Recommender Systems are probably one of the most ubiquitous type of machine learning model that we encounter in our online life. They influence what we see in our social media feeds, the products we buy, the music we listen to, the food we eat, and the movies we watch. Sometimes they're so good that people feel that their phone is spying on their conversations!
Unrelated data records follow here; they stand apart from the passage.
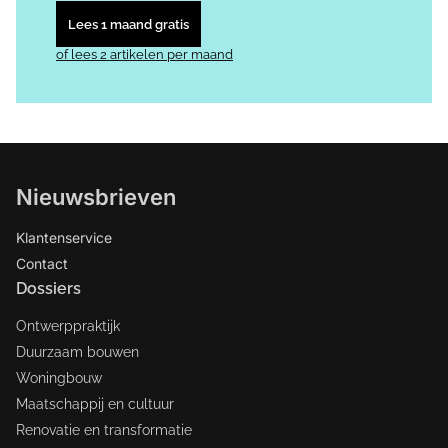
Lees 1 maand gratis
of lees 2 artikelen per maand
Nieuwsbrieven
Klantenservice
Contact
Dossiers
Ontwerppraktijk
Duurzaam bouwen
Woningbouw
Maatschappij en cultuur
Renovatie en transformatie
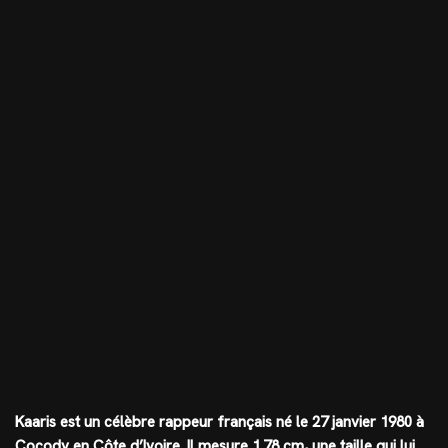
Kaaris est un célèbre rappeur français né le 27 janvier 1980 à
Cocody en Côte d’Ivoire. Il mesure
1.78 cm
, une taille qui lui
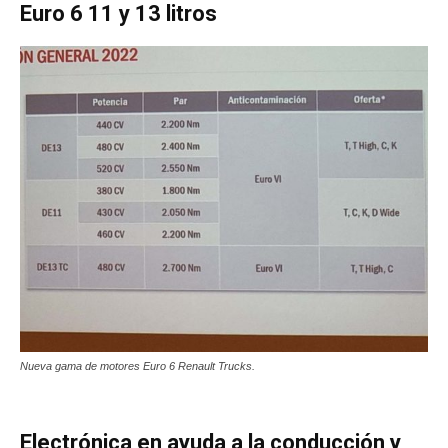
Euro 6 11 y 13 litros
Nueva gama de motores Euro 6 Renault Trucks.
Electrónica en ayuda a la conducción y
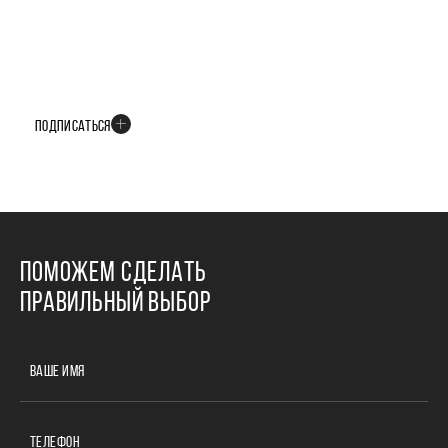
БУДЬТЕ В КУРСЕ ВСЕХ НОВОСТЕЙ
В телеграм-канале мы рассказываем только о важных и интересных
событиях развития проекта
ПОДПИСАТЬСЯ
ПОМОЖЕМ СДЕЛАТЬ
ПРАВИЛЬНЫЙ ВЫБОР
ВАШЕ ИМЯ
ТЕЛЕФОН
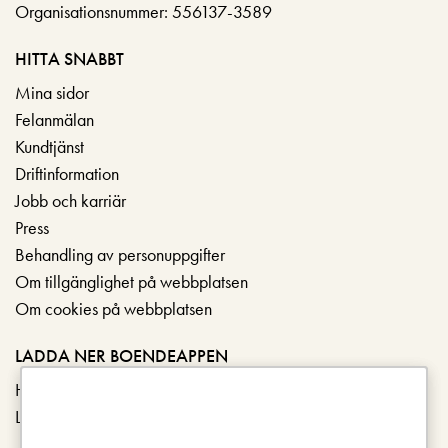
Organisationsnummer: 556137-3589
HITTA SNABBT
Mina sidor
Felanmälan
Kundtjänst
Driftinformation
Jobb och karriär
Press
Behandling av personuppgifter
Om tillgänglighet på webbplatsen
Om cookies på webbplatsen
LADDA NER BOENDEAPPEN
Hämta i App Store
Ladda ner på Google Play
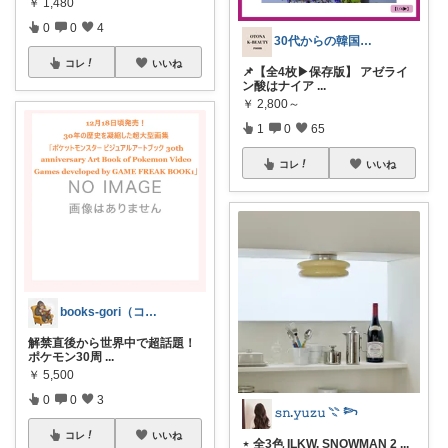
￥
1,480
0
0
4
30代からの韓国美容研究室🧪
コレ
いいね
📌【全4枚▶保存版】 アゼライ
ン酸はナイア
...
￥
2,800～
1
0
65
コレ
いいね
books-gori（コミック・本など）
解禁直後から世界中で超話題！
ポケモン30周
...
￥
5,500
0
0
3
𝚜𝚗.𝚢𝚞𝚣𝚞 𓇢 𓆸
コレ
いいね
⋆ 全3色 ILKW. SNOWMAN 2
...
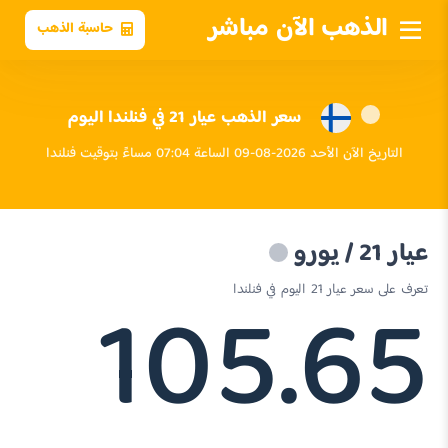
الذهب الآن مباشر
حاسبة الذهب
سعر الذهب عيار 21 في فنلندا اليوم
التاريخ الآن الأحد 2026-08-09 الساعة 07:04 مساءً بتوقيت فنلندا
عيار 21 / يورو
105.65
تعرف على سعر عيار 21 اليوم في فنلندا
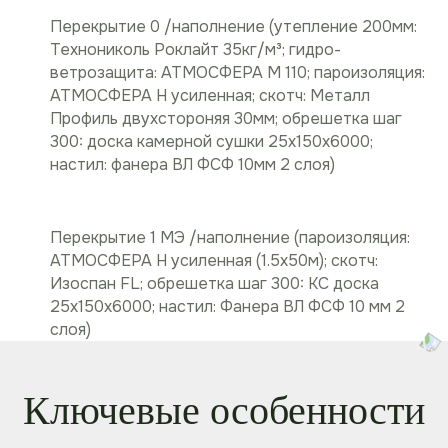
Перекрытие 0 /наполнение (утепление 200мм:
Технониколь Роклайт 35кг/м³; гидро-
ветрозащита: АТМОСФЕРА M 110; пароизоляция:
АТМОСФЕРА Н усиленная; скотч: Металл
Профиль двухстороняя 30мм; обрешетка шаг
300: доска камерной сушки 25х150х6000;
настил: фанера ВЛ ФСФ 10мм 2 слоя)
Перекрытие 1 МЭ /наполнение (пароизоляция:
АТМОСФЕРА Н усиленная (1.5х50м); скотч:
Изоспан FL; обрешетка шаг 300: КС доска
25х150х6000; настил: Фанера ВЛ ФСФ 10 мм 2
слоя)
Ключевые особенности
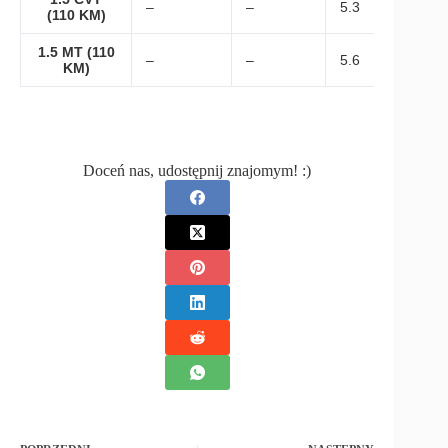
–
–
5.3
(110 KM)
1.5 MT (110
–
–
5.6
KM)
Doceń nas, udostępnij znajomym! :)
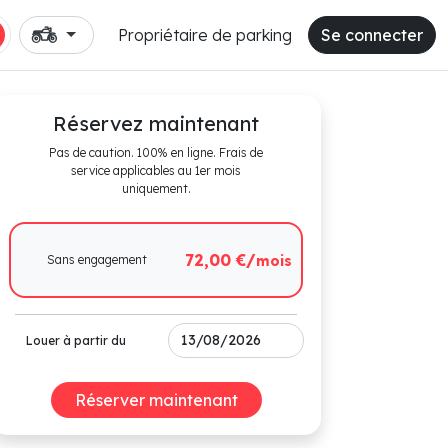
Propriétaire de parking
Se connecter
Réservez maintenant
Pas de caution. 100% en ligne. Frais de
service applicables au 1er mois
uniquement.
72,00 €/
Sans engagement
mois
Louer à partir du
Réserver maintenant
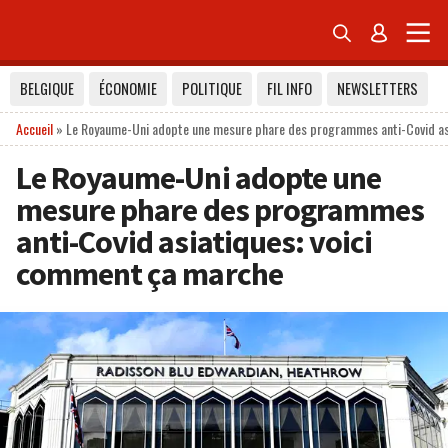


BELGIQUE
ÉCONOMIE
POLITIQUE
FIL INFO
NEWSLETTERS
Accueil
»
Le Royaume-Uni adopte une mesure phare des programmes anti-Covid as
Le Royaume-Uni adopte une
mesure phare des programmes
anti-Covid asiatiques: voici
comment ça marche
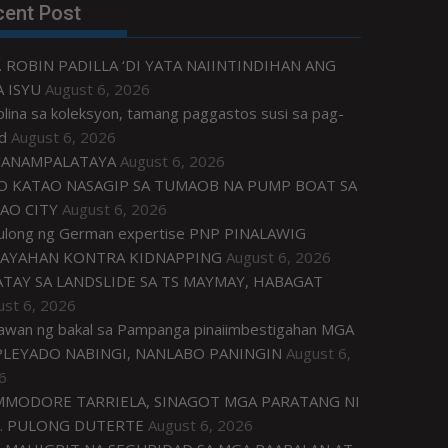
cent Post
. ROBIN PADILLA ‘DI YATA NAIINTINDIHAN ANG
 ISYU
August 6, 2026
plina sa koleksyon, tamang paggastos susi sa pag-
d
August 6, 2026
ANAMPALATAYA
August 6, 2026
O KATAO NASAGIP SA TUMAOB NA PUMP BOAT SA
AO CITY
August 6, 2026
tulong ng German expertise PNP PINALAWIG
AYAHAN KONTRA KIDNAPPING
August 6, 2026
ATAY SA LANDSLIDE SA TS MAYMAY, HABAGAT
ust 6, 2026
awan ng bakal sa Pampanga pinaiimbestigahan MGA
LEYADO NABINGI, NANLABO PANINGIN
August 6,
6
MODORE TARRIELA, SINAGOT MGA PARATANG NI
. PULONG DUTERTE
August 6, 2026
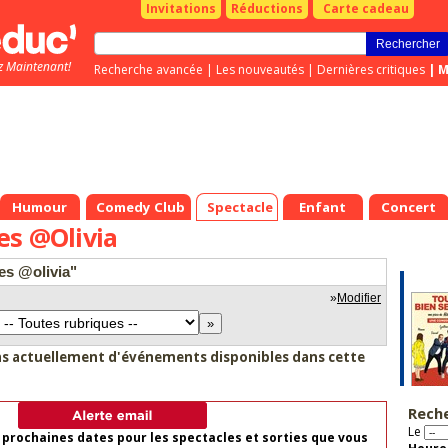
Invitations
Réductions
Carte cadeau
z Maintenant!
Recherche avancée
|
Les nouveautés
|
Dernières critiques
|
M
Humour
Comedy Club
Spectacle
Enfant
Concert
es @Olivia
es @olivia"
»
Modifier
as actuellement d'événements disponibles dans cette
Rech
Le
 prochaines dates pour les spectacles et sorties que vous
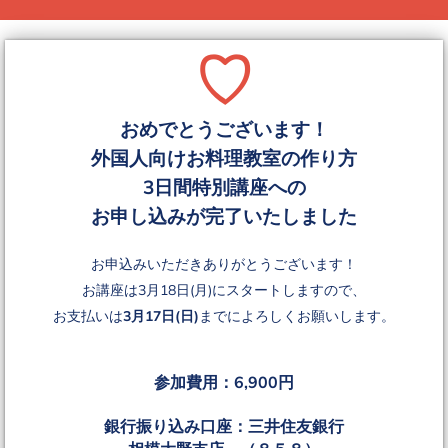
♡
おめでとうございます！
外国人向けお料理教室の作り方
3日間特別講座への
お申し込みが完了いたしました
お申込みいただきありがとうございます！
お講座は3月18日(月)にスタートしますので、
お支払いは
3月17日(日)
までによろしくお願いします。
参加費用：6,900円
銀行振り込み口座：三井住友銀行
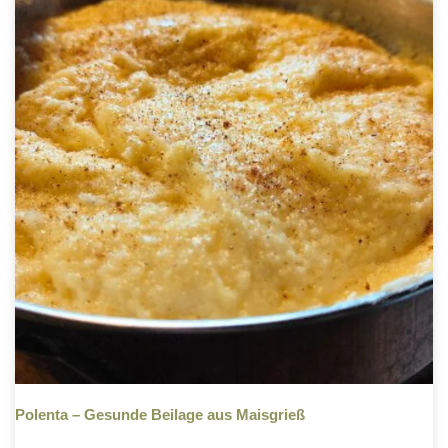
Polenta – Gesunde Beilage aus Maisgrieß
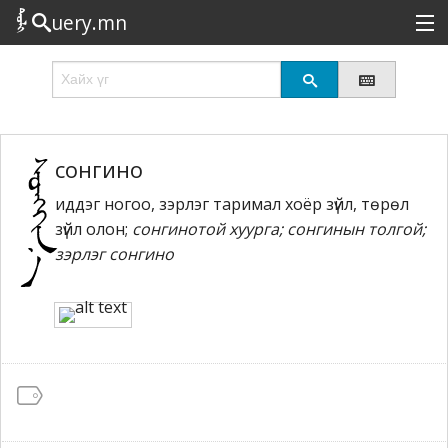
uery.mn
Сонирхолтой
Шинэ
Эрэлттэй
сонгино
иддэг ногоо, зэрлэг таримал хоёр зүйл, төрөл
Төрөл
зүйл олон;
сонгинотой хуурга; сонгинын толгой;
Татах
зэрлэг сонгино
Логин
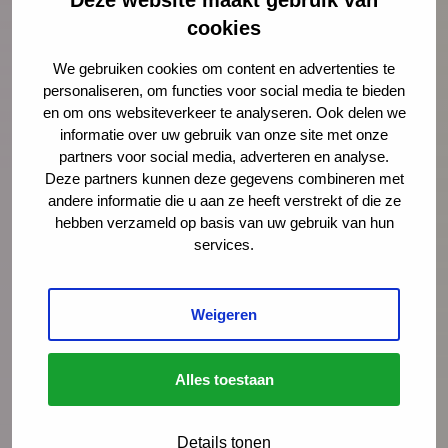
cookies
Marina van Egdom
We gebruiken cookies om content en advertenties te
Stagiaire
personaliseren, om functies voor social media te bieden
en om ons websiteverkeer te analyseren. Ook delen we
mazl@ncj.nl
informatie over uw gebruik van onze site met onze
partners voor social media, adverteren en analyse.
Deze partners kunnen deze gegevens combineren met
Lees meer over Marina van Egdom
andere informatie die u aan ze heeft verstrekt of die ze
hebben verzameld op basis van uw gebruik van hun
services.
"
" geeft vereiste velden aan
*
Weigeren
Naam
*
Alles toestaan
E-mailadres
*
Details tonen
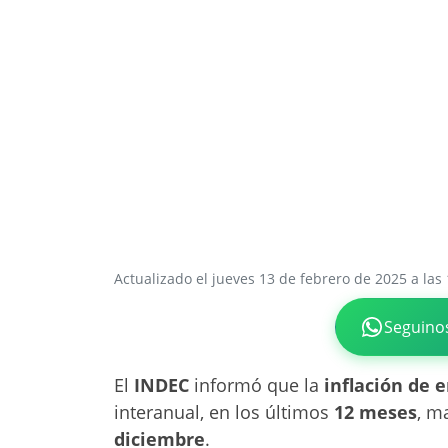
Actualizado el jueves 13 de febrero de 2025 a las
Seguino
El
INDEC
informó que la
inflación de 
interanual, en los últimos
12 meses
, m
diciembre
.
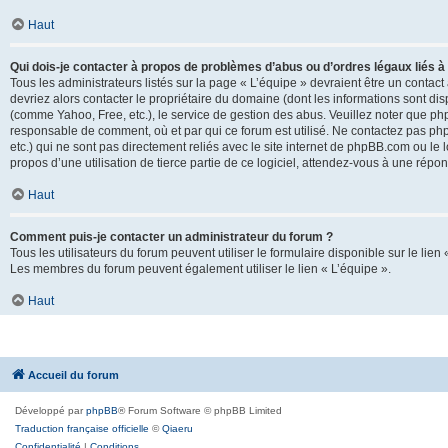
Haut
Qui dois-je contacter à propos de problèmes d’abus ou d’ordres légaux liés à
Tous les administrateurs listés sur la page « L’équipe » devraient être un conta
devriez alors contacter le propriétaire du domaine (dont les informations sont di
(comme Yahoo, Free, etc.), le service de gestion des abus. Veuillez noter que p
responsable de comment, où et par qui ce forum est utilisé. Ne contactez pas php
etc.) qui ne sont pas directement reliés avec le site internet de phpBB.com ou l
propos d’une utilisation de tierce partie de ce logiciel, attendez-vous à une rép
Haut
Comment puis-je contacter un administrateur du forum ?
Tous les utilisateurs du forum peuvent utiliser le formulaire disponible sur le lien
Les membres du forum peuvent également utiliser le lien « L’équipe ».
Haut
Accueil du forum
Développé par
phpBB
® Forum Software © phpBB Limited
Traduction française officielle
©
Qiaeru
Confidentialité
|
Conditions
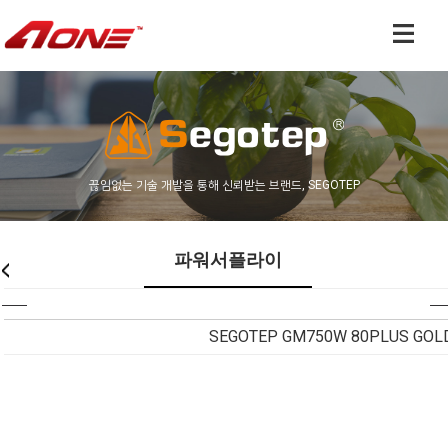
끊임없는 기술 개발을 통해 신뢰받는 브랜드, SEGOTEP
파워서플라이
SEGOTEP GM750W 80PLUS GOLD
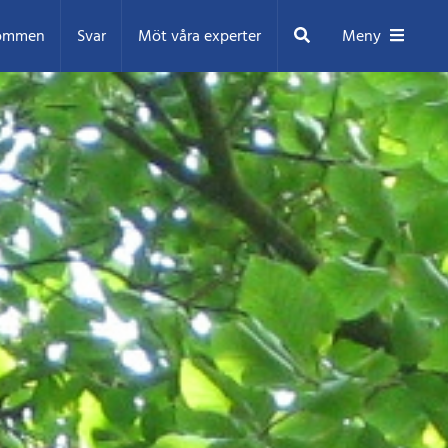
Sök
ommen
Svar
Möt våra experter
Meny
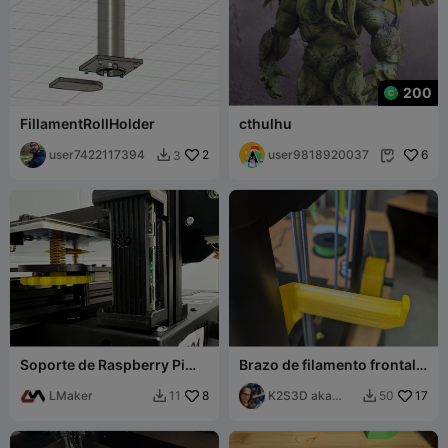
200
FillamentRollHolder
cthulhu
user7422117394
2
user9818920037
6
3


Soporte de Raspberry Pi
Brazo de filamento frontal
Zero 2w para perfil 2040
para Ender 5 Max
LMaker
8
K2S3D aka
17
11
50


K2theStank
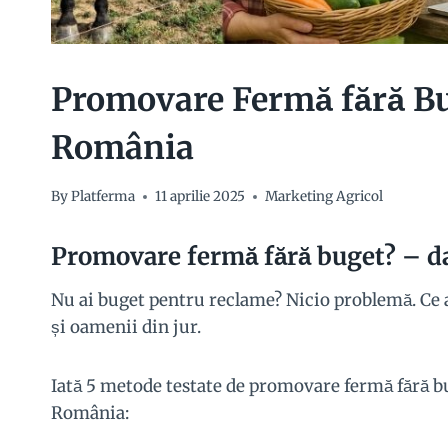
Promovare Fermă fără Bu
România
By
Platferma
11 aprilie 2025
Marketing Agricol
Promovare fermă fără buget? – da,
Nu ai buget pentru reclame? Nicio problemă. Ce a
și oamenii din jur.
Iată 5 metode testate de promovare fermă fără bu
România:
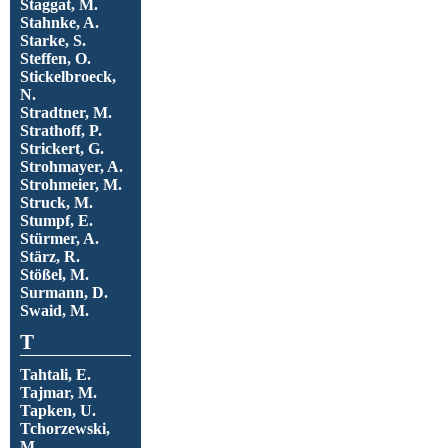
Staggat, M.
Stahnke, A.
Starke, S.
Steffen, O.
Stickelbroeck,
N.
Stradtner, M.
Strathoff, P.
Strickert, G.
Strohmayer, A.
Strohmeier, M.
Struck, M.
Stumpf, E.
Stürmer, A.
Stärz, R.
Stößel, M.
Surmann, D.
Swaid, M.
T
Tahtali, E.
Tajmar, M.
Tapken, U.
Tchorzewski,
M.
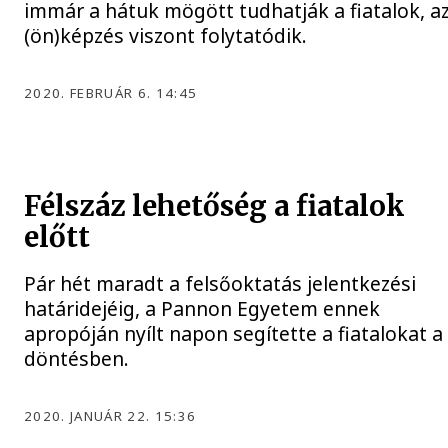
immár a hátuk mögött tudhatják a fiatalok, a
(ön)képzés viszont folytatódik.
2020. FEBRUÁR 6. 14:45
Félszáz lehetőség a fiatalok
előtt
Pár hét maradt a felsőoktatás jelentkezési
határidejéig, a Pannon Egyetem ennek
apropóján nyílt napon segítette a fiatalokat a
döntésben.
2020. JANUÁR 22. 15:36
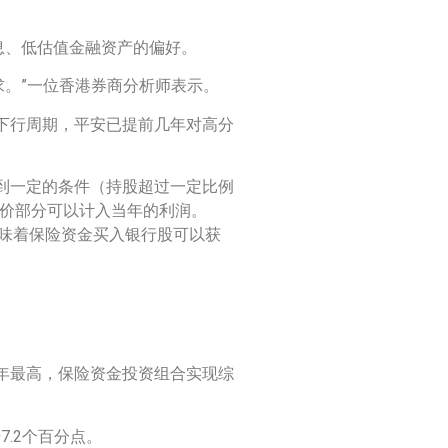
息、低估值金融资产的偏好。
求。”一位香港券商分析师表示。
下行周期，平安已提前几年对高分
到一定的条件（持股超过一定比例
差价部分可以计入当年的利润。
意味着保险资金买入银行股可以获
近五年最高，保险资金投资组合实现综
7.2个百分点。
In this prac, we hope to convince you that this isn't the case (mostly) as well as taking you through some of the techniques popularly used in industry that recommends the content you see online by building our very own movie recommender system.

**Topics:**

Content: Machine Learning, Recommender Systems, Approximate Nearest Neighbours

Level: <font color='grey'>`Beginner`</font>

**Aims/Learning Objectives:**

- General architecture of a recommender systems.
- Techniques for making recommendations.
- Serving recommendations efficiently in production.

**Prerequisites:**

[Knowledge required for this prac. You can link a relevant parallel track session, blogs, papers, courses, topics etc.]

**Outline:**

[Points that link to each section. Auto-generate following the instructions [here](https://stackoverflow.com/questions/67458990/how-to-automatically-generate-a-table-of-contents-in-colab-notebook).]

**Before you start:**

For this practical, you will need to use a GPU to speed up training. To do this, go to the "Runtime" menu in Colab, select "Change runtime type" and then in the popup menu, choose "GPU" in the "Hardware accelerator" box.

**Suggested experience level in this topic:**

| Level         | Experience                            |
| --- | --- |
`Beginner`      | It is my first time being introduced to this work. |
`Intermediate`  | I have done some basic courses/intros on this topic. |
`Advanced`      | I work in this area/topic daily. |

In [None]:
# @title **Paths to follow:** What is your level of experience in the topics presented in this notebook? (Run Cell)
experience = "advanced" #@param ["beginner", "intermediate", "advanced"]

sections_to_follow=""

if experience == "beginner":
  sections_to_follow="Introduction -> 1.1 Subsection -> 2.1 Subsection -> Conclusion -> Feedback"
elif experience == "intermediate":
  sections_to_follow="Introduction -> 1.2 Subsection -> 2.2 Subsection -> Conclusion -> Feedback"
elif experience == "advanced":
  sections_to_follow="Introduction -> 1.3 Subsection -> 2.3 Subsection -> Conclusion -> Feedback"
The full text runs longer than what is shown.